Let’s take a look at the rest:
Fergus Hume’s The Ghost’s Touch is your typical ghost-story-cum- mystery that plays out exactly the way you would expect it to, but that’s part of its charm. We have two brothers, one well-off, the other struggling financially; a manor house with a haunted bedroom, which kills everyone who spends the night there (the haunting of course goes back to a centuries old curse). Obviously someone will spend the night in this room and eventually it will become clear that the evil lurking there has some very real, human origin. Fergus Hume is an almost forgotten author today, even though his book “Mystery Of A Hansom Cab” was one of the bestselling detective novels of its day.
Edgar Wallace needs no introduction. Even if you have never read any of his books or watched any of the movie adaptations made from them, you must have heard of him.
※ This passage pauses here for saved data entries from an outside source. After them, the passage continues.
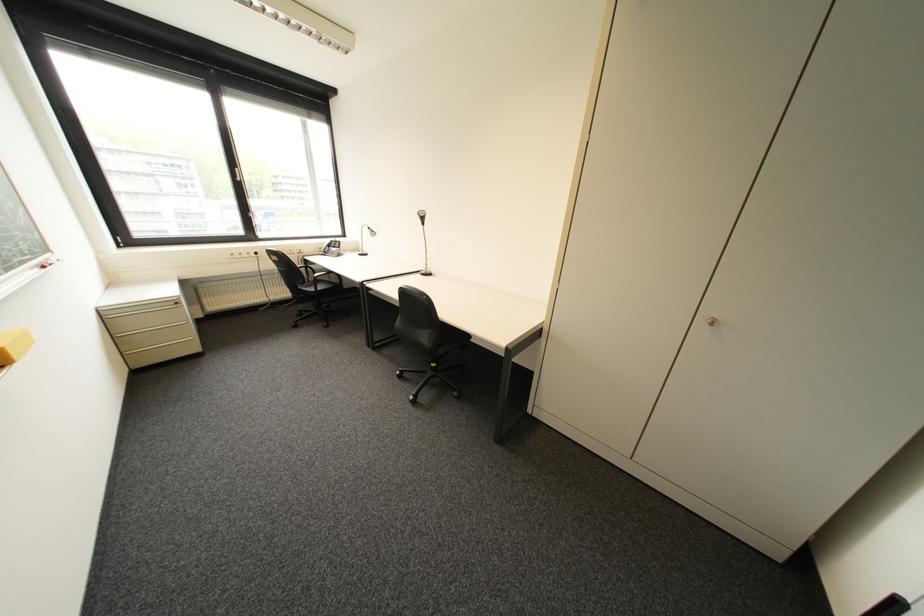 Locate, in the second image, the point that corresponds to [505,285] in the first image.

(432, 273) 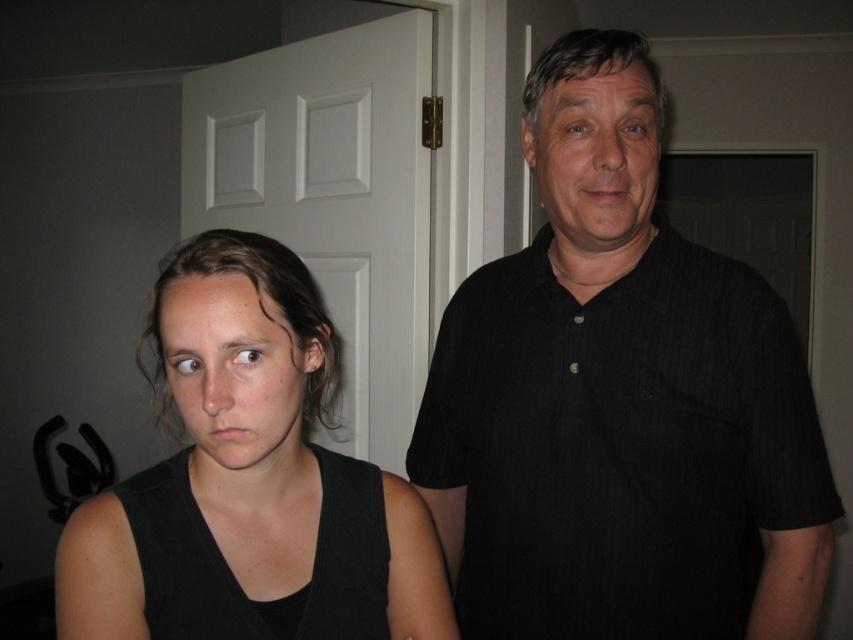 You are a delivery person trying to deliver a package to the address. The instructions say to leave the package between the matte black tank top at left and the person on the right. Can you fit the package there?

The distance between the matte black tank top at left and the person on the right is 23.88 inches, so yes, the package can be placed there as the space is sufficient.

You are trying to decide which shirt to wear for a casual day out. Both the black striped shirt at center and the smooth black shirt at center are options. If you want a shirt that is wider, which one should you choose?

The black striped shirt at center is wider than the smooth black shirt at center, so you should choose the black striped shirt at center for a wider option.

You are trying to decide which shirt to wear for a casual day out. You see both the black striped shirt at center and the smooth black shirt at center in the image. Which one is located lower on your body?

The black striped shirt at center is positioned under the smooth black shirt at center, so the black striped shirt at center is located lower on the body. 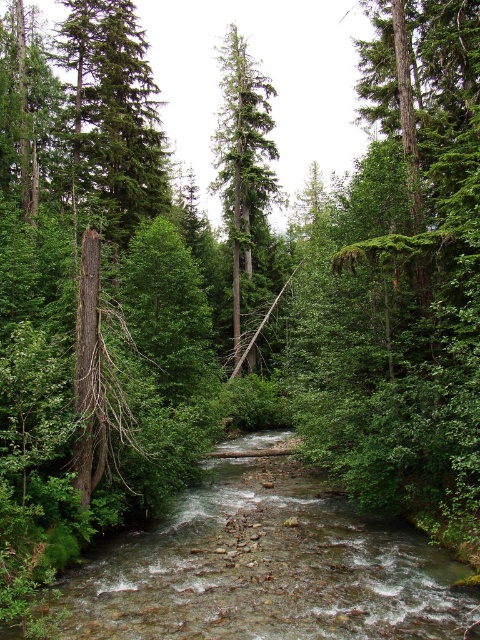 You are a hiker trying to determine the tallest tree in the forest scene. You see the green matte tree at left and the green matte tree at center. Which tree is taller?

The green matte tree at center is taller than the green matte tree at left.

You are a hiker standing at the edge of the forest and see the clear water at stream center and the green matte tree at left. Which object is positioned more to the right side of the scene?

The clear water at stream center is positioned more to the right side of the scene compared to the green matte tree at left.

You are standing at the edge of the forest stream and want to reach a specific point marked at coordinates point [141,212]. If your maximum comfortable walking distance is 30 meters, can you comfortably walk to that point without needing to rest?

The distance of point [141,212] from viewer is 28.98 meters, so yes, you can comfortably walk to that point without needing to rest since it is within your 30 meters limit.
Today Wallace is often dismissed as a mass-producer of cheap thriller literature, a bit like the James Patterson of his time, he was however a much better writer than he gets credit for. The Chopham Affair is a clever little story with a surprising twist at the end.
Margery Allingham is considered one of the crime queens along with Agatha Christie, Dorothy L. Sayers and Ngaio Marsh. Unlike her peers she is not as widely read today anymore, even though after her death the adventures of her serial-detective Albert Campion were continued by other authors. She might be the sort of writer you either love or hate. Personally I’ve always been immune to her charms, however her novels are very uneven in tone verging from the outright comical to the quite serious. The Man With The Sack does not have the most complex plot, Campion has to catch a jewel thief at a Christmas party.
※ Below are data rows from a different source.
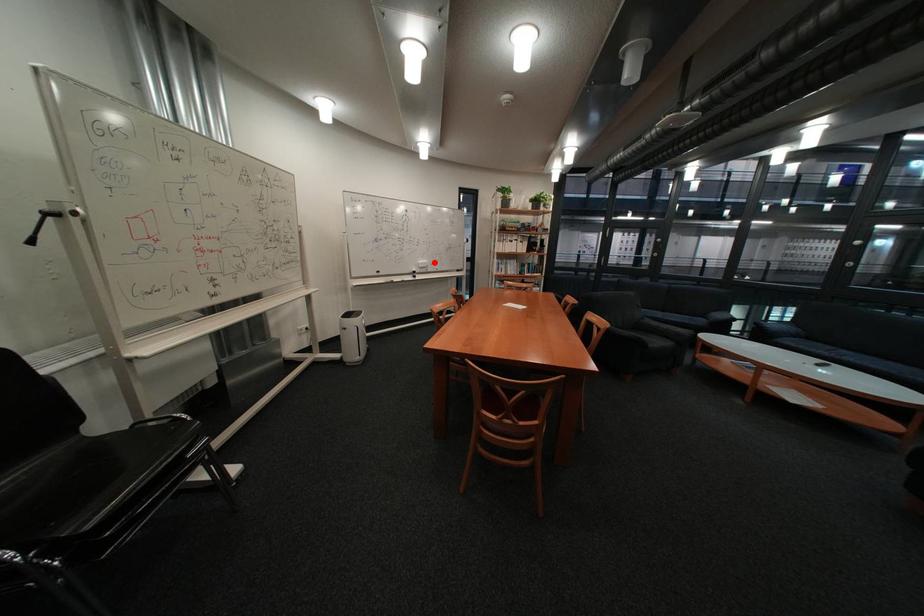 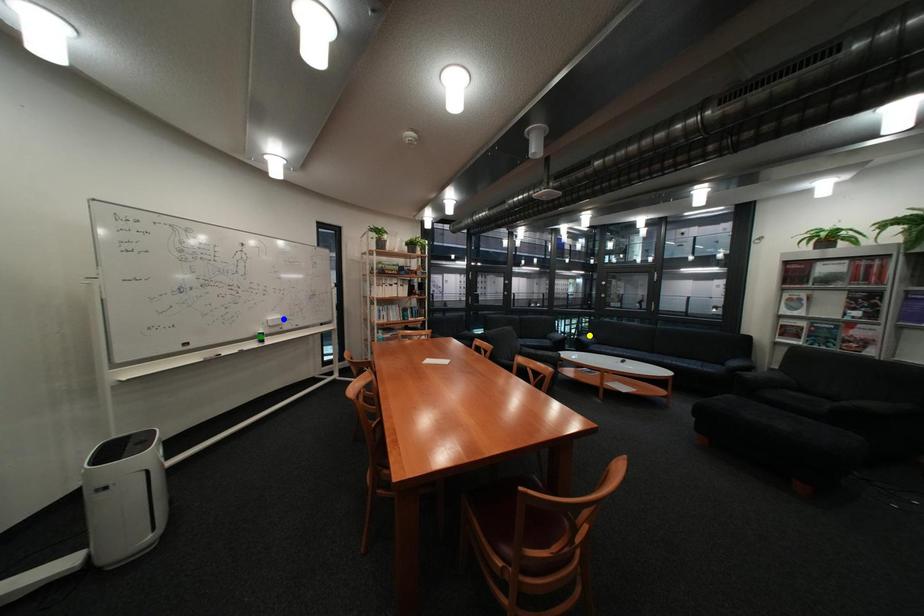 Question: I am providing you with two images of the same scene from different viewpoints. A red point is marked on the first image. You are given multiple points on the second image. Which spot in image 2 lines up with the point in image 1?

Choices:
 (A) yellow point
 (B) green point
 (C) blue point

Answer: (C) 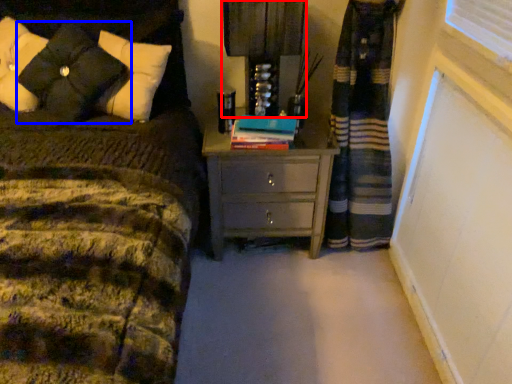 Question: Among these objects, which one is farthest to the camera, bedside lamp (highlighted by a red box) or pillow (highlighted by a blue box)?

Choices:
 (A) bedside lamp
 (B) pillow

Answer: (A)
Victor Gunn’s novella Death In December is the most fun entry in this collection. Featuring his larger than life detective Bill “Ironsides” Cromwell along with his assistant Johnny Lister this is another ghost story and also an impossible mystery of sorts. The detectives have been invited by Lister’s father to his country house. Everything is set for the Christmas celebrations when the bloodied corpse of a dead man appears in a haunted room sending the occupant into hysterics, before disappearing just as suddenly without a trace. A mysterious figure appears who seems to be able to walk without leaving footprints in the snow and there is a secret passage leading into a dusty vault. So all ingredients are here for a riping good yarn. It may not be the greatest mystery ever written, but it is so entertaining that you easily forgive the flaws in plotting.
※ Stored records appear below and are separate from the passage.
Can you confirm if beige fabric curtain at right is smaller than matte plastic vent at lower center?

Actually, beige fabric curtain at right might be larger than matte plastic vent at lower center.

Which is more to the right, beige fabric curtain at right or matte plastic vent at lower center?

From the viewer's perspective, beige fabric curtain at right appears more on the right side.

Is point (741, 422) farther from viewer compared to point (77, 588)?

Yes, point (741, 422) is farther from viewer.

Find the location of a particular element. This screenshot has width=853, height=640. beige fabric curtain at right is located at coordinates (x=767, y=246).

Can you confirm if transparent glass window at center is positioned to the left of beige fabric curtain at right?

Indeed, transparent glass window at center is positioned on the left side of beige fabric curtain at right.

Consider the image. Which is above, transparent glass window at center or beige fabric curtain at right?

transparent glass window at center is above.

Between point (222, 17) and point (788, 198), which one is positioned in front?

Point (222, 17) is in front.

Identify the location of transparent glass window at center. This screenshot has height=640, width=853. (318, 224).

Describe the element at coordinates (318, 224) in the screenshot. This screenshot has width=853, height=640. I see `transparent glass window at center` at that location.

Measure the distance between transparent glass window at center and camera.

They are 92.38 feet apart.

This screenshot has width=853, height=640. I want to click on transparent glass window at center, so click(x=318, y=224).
Christopher Bush is an author I’ve had on my radar for a while, but after reading Murder at Christmas I’m glad I didn’t bother with any of his novels. It is written in such a sleep-inducingly dull style that it does not surprise me the least that the author has fallen into obscurity.
Off The Tiles by Ianthe Jerrold is a quirky little story, a bit absurd and improbable, but not without its charm.
Mr. Cork’s Christmas by Macdonald Hastings was originally published as a Christmas competition in a magazine with readers having to figure out the titular secret, thankfully the solution is also reprinted here along with some interesting ideas sent in by readers. Mr. Cork is an insurance expert who has to deal with a murder and jewel robbery at a hotel.
Deep And Crisp And Even by Michael Gilbert features Police Sergeant Patrick Petrella who was also the protagonist in two of Gilbert’s novels. This is a tale about the modern police force seeming a bit out of place in this more classical collection.
Crimson Snow might not be what you would call an essential collection of yuletide murder yarns, but one could do worse when looking for some atmospheric Christmas mysteries.